[DATA IN THIS EXERCISE — start]

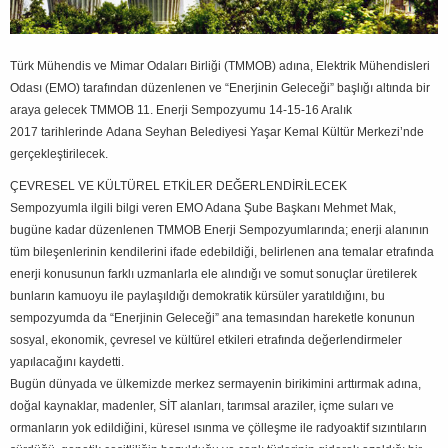
Türk Mühendis ve Mimar Odaları Birliği (TMMOB) adına, Elektrik Mühendisleri
Odası (EMO) tarafından düzenlenen ve “Enerjinin Geleceği” başlığı altında bir
araya gelecek TMMOB 11. Enerji Sempozyumu 14-15-16 Aralık
2017 tarihlerinde Adana Seyhan Belediyesi Yaşar Kemal Kültür Merkezi’nde
gerçekleştirilecek.
ÇEVRESEL VE KÜLTÜREL ETKİLER DEĞERLENDİRİLECEK
Sempozyumla ilgili bilgi veren EMO Adana Şube Başkanı Mehmet Mak,
bugüne kadar düzenlenen TMMOB Enerji Sempozyumlarında; enerji alanının
tüm bileşenlerinin kendilerini ifade edebildiği, belirlenen ana temalar etrafında
enerji konusunun farklı uzmanlarla ele alındığı ve somut sonuçlar üretilerek
bunların kamuoyu ile paylaşıldığı demokratik kürsüler yaratıldığını, bu
sempozyumda da “Enerjinin Geleceği” ana temasından hareketle konunun
sosyal, ekonomik, çevresel ve kültürel etkileri etrafında değerlendirmeler
yapılacağını kaydetti.
Bugün dünyada ve ülkemizde merkez sermayenin birikimini arttırmak adına,
doğal kaynaklar, madenler, SİT alanları, tarımsal araziler, içme suları ve
ormanların yok edildiğini, küresel ısınma ve çölleşme ile radyoaktif sızıntıların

[DATA IN THIS EXERCISE — finish]

TO DO :: Work out how many lines of the listing above include "Geleceği". Answer with the number and nothing more.

ANSWER TO THE EXERCISE :: 2